In casi come questo – numerosi in Italia – gli istituti di credito venditori del prodotto finanziario non erano mai stati considerati dalla giustizia responsabili di alcunché, in quanto semplici intermediari incolpevoli della natura truffaldina dei titoli sudamericani. E non erano stati condannati a rimborsare di un soldo chi, dopo averli acquistati, si era ritrovato in mano un pacco di carta straccia. Dunque, obbligato a mettere le mani al portafogli per rifondere il debito non onorato era solo lo Stato argentino. Il quale però, non essendo in condizioni di pagare per via di una situazione finanziaria catastrofica, aveva sempre fatte e farà ancora spallucce: “Non abbiamo soldi, siamo falliti”.

Sicché i risparmiatori in causa si erano rassegnati alla fregatura ricevuta. Questo fino a ieri. Ma dopo la sentenza in questione, le cose potrebbero cambiare. Si è stabilito un precedente che, come noto, talvolta diventa giurisprudenza e può incidere nei prossimi processi.

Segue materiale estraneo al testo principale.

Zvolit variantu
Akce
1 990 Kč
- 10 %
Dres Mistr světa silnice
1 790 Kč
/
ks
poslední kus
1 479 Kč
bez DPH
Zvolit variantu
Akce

Oddio, occorre tener presente che stiamo parlando di un giudizio di primo grado, quindi ne mancano due a quello definitivo: Appello e Cassazione. Se però il verdetto oggi valido fosse confermato al termine dell’iter, non solo la Cassa di Risparmio di Venezia sarebbe tenuta a versare un milione di euro all’imprenditore buggerato; ma altre banche che compirono analoghe operazioni sarebbero chiamate allo stesso impegno. Prospettiva, questa, poco allegra per vari istituti di credito inclini al commercio di bond sulla cui affidabilità non era opportuno fornire neppure la minima garanzia.

I clienti, si sa, erano molto attratti da interessi fuori mercato e non esitavano a sottoscrivere i bond maledetti: argentini, Parmalat, Cirio, Lehman e similari. Non immaginavano fossero patacche perché le banche (in cui essi avevano la massima fiducia) anziché informarli sui rischi connessi all’acquisto di tali prodotti, li invogliavano – rassicurandoli – a portarseli a casa. Il risultato si è visto.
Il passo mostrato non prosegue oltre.